Di fatto questo resta il filone più importante ancora oggi, sebbene sia cresciuto negli ultimi decenni (a partire dagli anni Ottanta del XX secolo) il cyberpunk. Diretto discendente della soft scifi, che si concentra soprattutto sulle reazioni degli esseri umani alla tecnologia stessa o, più spesso, al contatto con civiltà e mondi alieni, il cyberpunk prende, però, dalla hard scifi anche una certa importanza della tecnologia, discostandosi così da entrambi i generi visto che la tecnologia in oggetto è quella della rete. In questo senso il cyberpunk ha dunque come basi scientifiche quelle della comunicazione informatica e quantistica e quelle biologiche, esplorando tra gli altri aspetti tecnologici proprio l'integrazione tra tecnologie informatiche e esseri biologici.
Altro sottogenere che prevede una certa presenza di tecnologia è la space opera, dove inevitabilmente bisogna confrontarsi con le leggi della relatività speciale e generale di Albert Einstein; lo steampunk, cappello sotto cui vengono spesso raccolti molti romanzi della fantascienza dell'Ottocento, come quelli del già citato Verne, è caratterizzato dalla presenza di macchinari sofisticati basati, però, su tecnologie semplici come il vapore. La macchina del tempo presente in Dark è, in un certo senso, una sorta di tecnologia steampunk, perché costruita con materiali semplici, pur se non cade esattamente nel genere visto che non usa il vapore come fonte d'energia. E ovviamente non possiamo dimenticare il viaggio nel tempo, filone sotto il quale rientra proprio Dark. Esistono anche altri filoni, ma fondamentalmente questi (forse si dovrebbe aggiungere la xenofiction, quella alla Alien, per fare un esempio abbastanza noto alla maggior parte dei miei lettori) sono i sottogeneri che utilizzano la scienza in maniera abbastanza imprescindibile.
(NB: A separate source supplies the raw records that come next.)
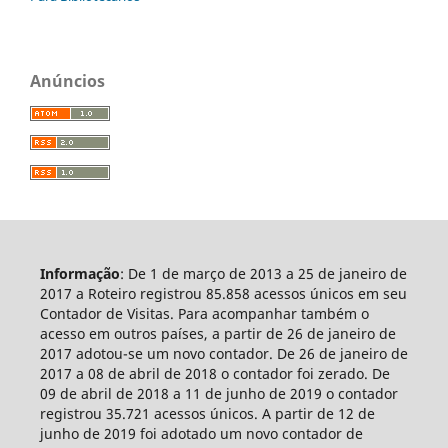
Anúncios
Informação
: De 1 de março de 2013 a 25 de janeiro de
2017 a Roteiro registrou 85.858 acessos únicos em seu
Contador de Visitas. Para acompanhar também o
acesso em outros países, a partir de 26 de janeiro de
2017 adotou-se um novo contador. De 26 de janeiro de
2017 a 08 de abril de 2018 o contador foi zerado. De
09 de abril de 2018 a 11 de junho de 2019 o contador
registrou 35.721 acessos únicos. A partir de 12 de
junho de 2019 foi adotado um novo contador de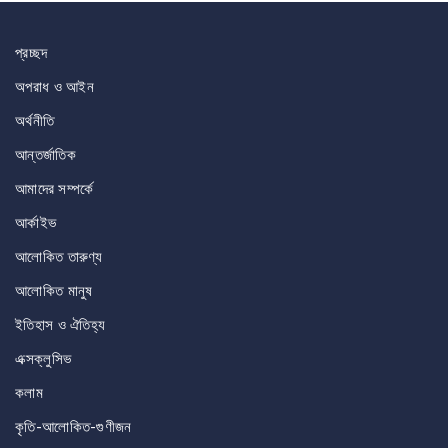
navigation
প্রচ্ছদ
অপরাধ ও আইন
অর্থনীতি
আন্তর্জাতিক
আমাদের সম্পর্কে
আর্কাইভ
আলোকিত তারুণ্য
আলোকিত মানুষ
ইতিহাস ও ঐতিহ্য
এক্সক্লুসিভ
কলাম
কৃতি-আলোকিত-গুণীজন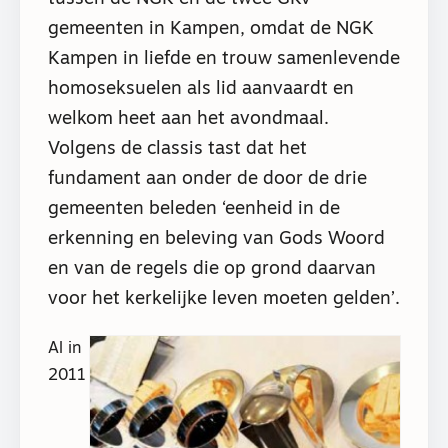
gemeenten in Kampen, omdat de NGK
Kampen in liefde en trouw samenlevende
homoseksuelen als lid aanvaardt en
welkom heet aan het avondmaal.
Volgens de classis tast dat het
fundament aan onder de door de drie
gemeenten beleden ‘eenheid in de
erkenning en beleving van Gods Woord
en van de regels die op grond daarvan
voor het kerkelijke leven moeten gelden’.
Al in
2011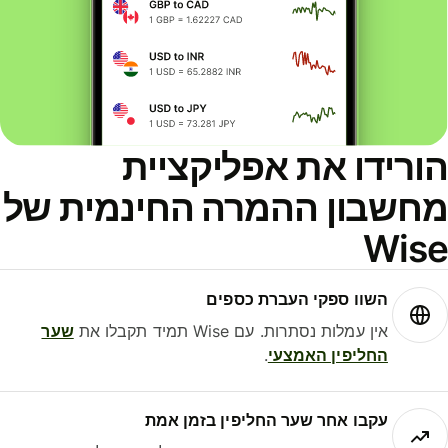
ורידו את אפליקציית
חשבון ההמרה החינמית של
Wis
השוו ספקי העברת כספים
אין עמלות נסתרות. עם Wise תמיד תקבלו את
שער
החליפין האמצעי
.
עקבו אחר שער החליפין בזמן אמת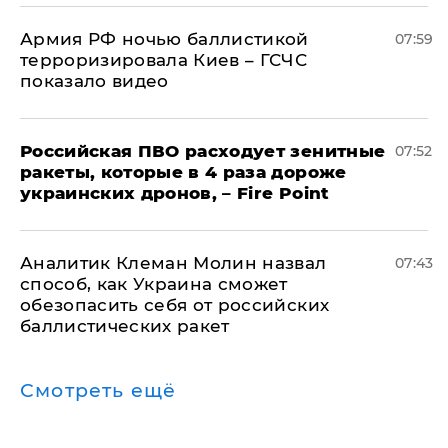
Армия РФ ночью баллистикой
07:59
терроризировала Киев – ГСЧС
показало видео
Российская ПВО расходует зенитные
07:52
ракеты, которые в 4 раза дороже
украинских дронов, – Fire Point
Аналитик Клеман Молин назвал
07:43
способ, как Украина сможет
обезопасить себя от российских
баллистических ракет
Смотреть ещё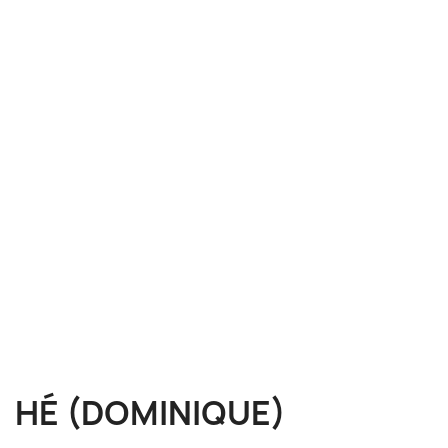
HÉ (DOMINIQUE)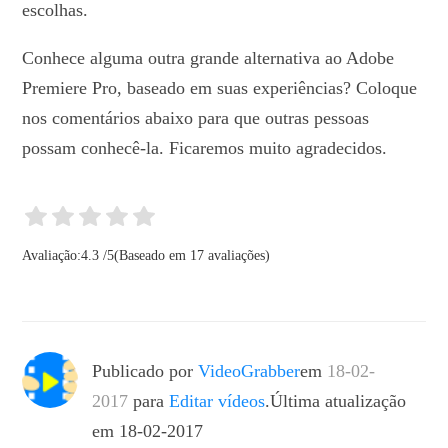
escolhas.
Conhece alguma outra grande alternativa ao Adobe
Premiere Pro, baseado em suas experiências? Coloque
nos comentários abaixo para que outras pessoas
possam conhecê-la. Ficaremos muito agradecidos.
Avaliação:
4.3
/
5
(Baseado em
17
avaliações)
Publicado por
VideoGrabber
em
18-02-
2017
para
Editar vídeos
.Última atualização
em 18-02-2017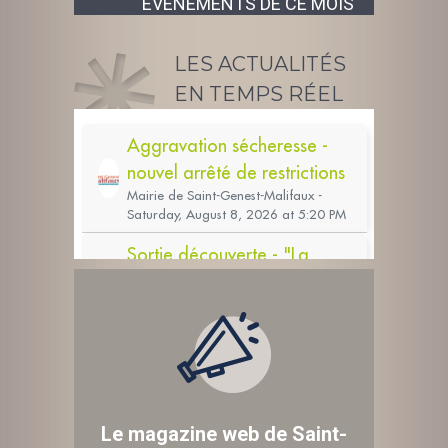
ÉVÉNEMENTS DE CE MOIS
LES ACTUALITÉS
EN TEMPS RÉEL
Le magazine web de Saint-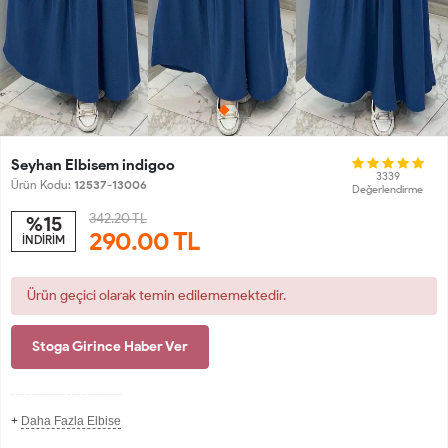
Seyhan Elbisem indigoo
3339
Ürün Kodu:
12537-13006
Değerlendirme
342.20 TL
%15
290.00
TL
İNDİRİM
Ürün geçici olarak temin edilememektedir.
Stoga Girince Haber Ver
+
Daha Fazla Elbise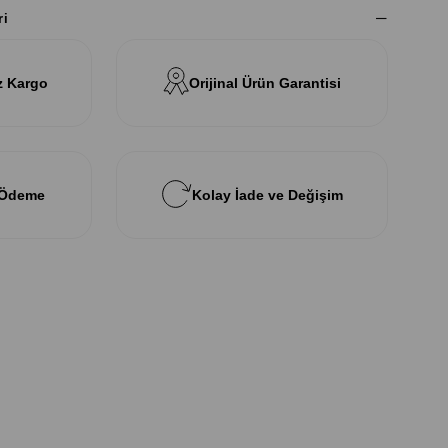
ri
z Kargo
Orijinal Ürün Garantisi
 Ödeme
Kolay İade ve Değişim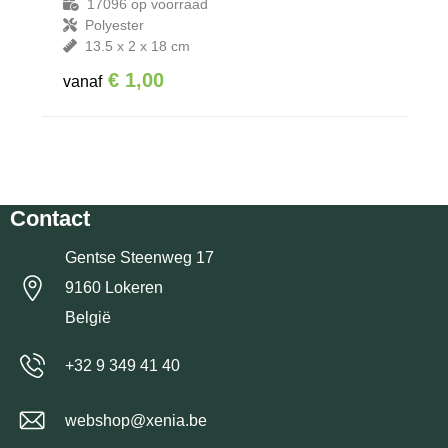
17096
op voorraad
Polyester
13.5 x 2 x 18 cm
€ 1,00
vanaf
Contact
Gentse Steenweg 17
9160 Lokeren
België
+32 9 349 41 40
webshop@xenia.be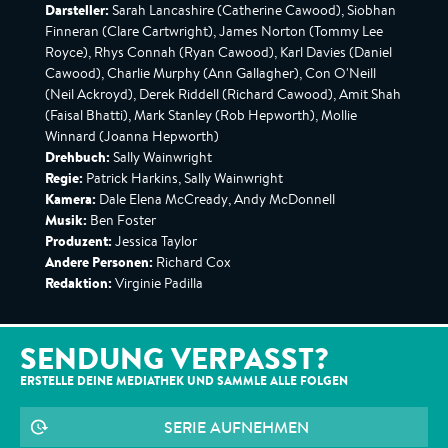
Darsteller:
Sarah Lancashire (Catherine Cawood), Siobhan
Finneran (Clare Cartwright), James Norton (Tommy Lee
Royce), Rhys Connah (Ryan Cawood), Karl Davies (Daniel
Cawood), Charlie Murphy (Ann Gallagher), Con O'Neill
(Neil Ackroyd), Derek Riddell (Richard Cawood), Amit Shah
(Faisal Bhatti), Mark Stanley (Rob Hepworth), Mollie
Winnard (Joanna Hepworth)
Drehbuch:
Sally Wainwright
Regie:
Patrick Harkins, Sally Wainwright
Kamera:
Dale Elena McCready, Andy McDonnell
Musik:
Ben Foster
Produzent:
Jessica Taylor
Andere Personen:
Richard Cox
Redaktion:
Virginie Padilla
SENDUNG VERPASST?
ERSTELLE DEINE MEDIATHEK UND SAMMLE ALLE
FOLGEN
SERIE AUFNEHMEN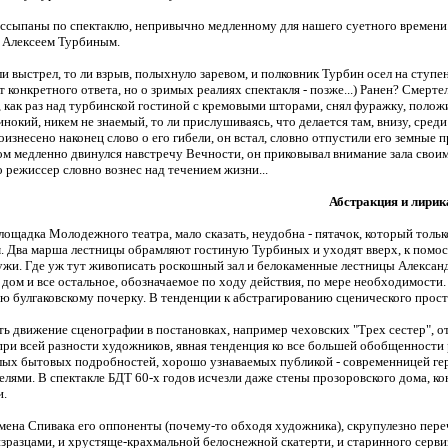
ассыпаны по спектаклю, непривычно медленному для нашего суетного времени.
с Алексеем Турбиным.
 ли выстрел, то ли взрыв, полыхнуло заревом, и полковник Турбин осел на сту
т конкретного ответа, но о зримых реалиях спектакля - позже...) Ранен? Смерт
 как раз над турбинской гостиной с кремовыми шторами, снял фуражку, положил
инокий, никем не знаемый, то ли прислушиваясь, что делается там, внизу, среди
оизнесено наконец слово о его гибели, он встал, словно отпустили его земные п
том медленно двинулся навстречу Вечности, он приковывал внимание зала свои
о режиссер словно вознес над течением жизни...
Абстракция и лирик
ощадка Молодежного театра, мало сказать, неудобна - пятачок, который тольк
. Два марша лестницы обрамляют гостиную Турбиных и уходят вверх, к помосту
ружи. Где уж тут живописать роскошный зал и белокаменные лестницы Александ
 дом и все остальное, обозначаемое по ходу действия, по мере необходимости. 
ую булгаковскому почерку. В тенденции к абстрагированию сценического прост
ть движение сценографии в постановках, например чеховских "Трех сестер", о
при всей разности художников, явная тенденция ко все большей обобщенности 
лых бытовых подробностей, хорошо узнаваемых публикой - современницей герое
елями. В спектакле БДТ 60-х годов исчезли даже стены прозоровского дома, ко
и.
ена Спивака его оппоненты (почему-то обходя художника), скрупулезно перечи
разцами, и хрустяще-крахмальной белоснежной скатерти, и старинного сервиза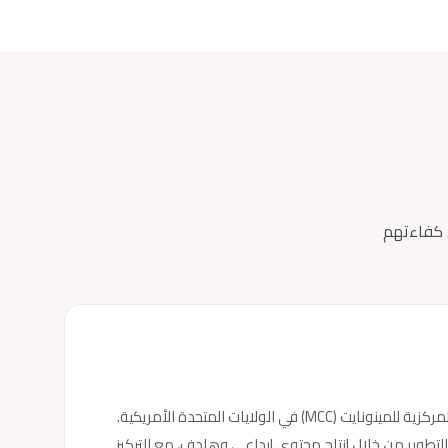
س كفاءتهم
التحقت نور أبو عمشة، خريجة برنامج البكالوريوس في التصميم الجرافيكي من جامعة دار الكلمة، ببرنامج التبادل التطوعي الدولي التابع للجنة المركزية للمينونايت (MCC) في الولايات المتحدة الأمريكية.
اتصال، حيث قدمت الدعم لفريق التطوير من خلال إنتاج محتوى إبداعي وهادف، مع التركيز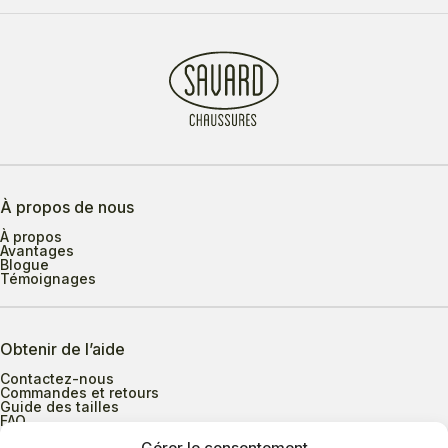
À propos de nous
À propos
Avantages
Blogue
Témoignages
Obtenir de l’aide
Contactez-nous
Commandes et retours
Guide des tailles
FAQ
Gérer le consentement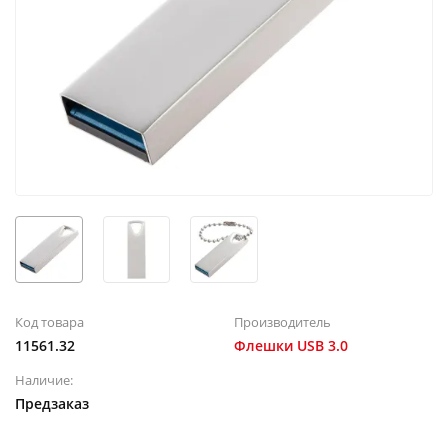
Код товара
Производитель
11561.32
Флешки USB 3.0
Наличие:
Предзаказ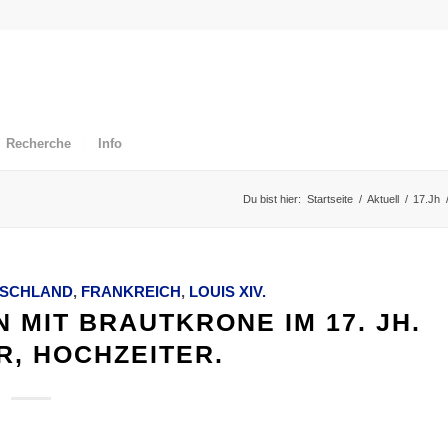
Recherche
Info
Du bist hier:
Startseite
/
Aktuell
/
17.Jh
SCHLAND
,
FRANKREICH
,
LOUIS XIV.
MIT BRAUTKRONE IM 17. JH.
, HOCHZEITER.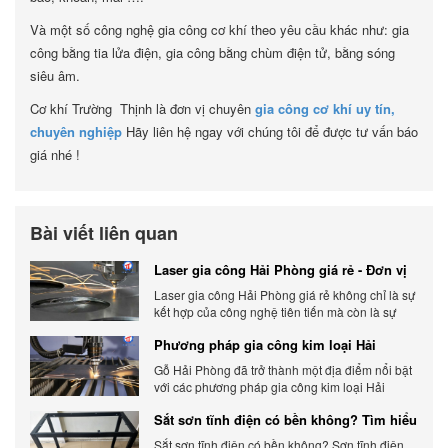
Và một số công nghệ gia công cơ khí theo yêu cầu khác như: gia
công bằng tia lửa điện, gia công bằng chùm điện tử, bằng sóng
siêu âm.
Cơ khí Trường Thịnh là đơn vị chuyên
gia công cơ khí uy tín,
chuyên nghiệp
Hãy liên hệ ngay với chúng tôi để được tư vấn báo
giá nhé !
Bài viết liên quan
Laser gia công Hải Phòng giá rẻ - Đơn vị
gia công báo giá chính xác
Laser gia công Hải Phòng giá rẻ không chỉ là sự
kết hợp của công nghệ tiên tiến mà còn là sự
đáp ứng linh hoạt với nhu cầu đa dạng của
Phương pháp gia công kim loại Hải
khách hàng. Xem ngay nhé.
Phòng phổ biến hiện nay
Gỗ Hải Phòng đã trở thành một địa điểm nổi bật
với các phương pháp gia công kim loại Hải
Phòng hiện đại và chất lượng.
Sắt sơn tĩnh điện có bền không? Tìm hiểu
chi tiết
Sắt sơn tĩnh điện có bền không? Sơn tĩnh điện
Fatto questo recap, cosa possiamo dire su quale dovrebbe essere la buona fantascienza? In generale la fantascienza è sempre buona quando non si discosta dal suo obiettivo principale: parlare dei tempi odierni utilizzando la fascinazione del futuro. Fatto ciò, il resto sono accessori che permettono di far apprezzare in maniera più o meno buona la storia al lettore. E' evidente che nel caso delle belle storie e dei grandi autori, questi ultimi accolgono la sfida che il genere (e il lettore) pone loro: ideare mondi e situazioni in cui lo sviluppo tecnologica è plausibile. Poi sta al desiderio del lettore di approfondire l'aspetto tecnologico, ma in generale vale quanto affermato da Mark Waid per le sue storie di supereroi:
Penso che più scienza riesco a mettere in una storia di supereroi, appare più reale, possiede maggiore verosimiglianza – questo penso che sia molto importante per i lettori che vogliono investire nei tuoi personaggi.
E vale anche per una buona storia di fantascienza.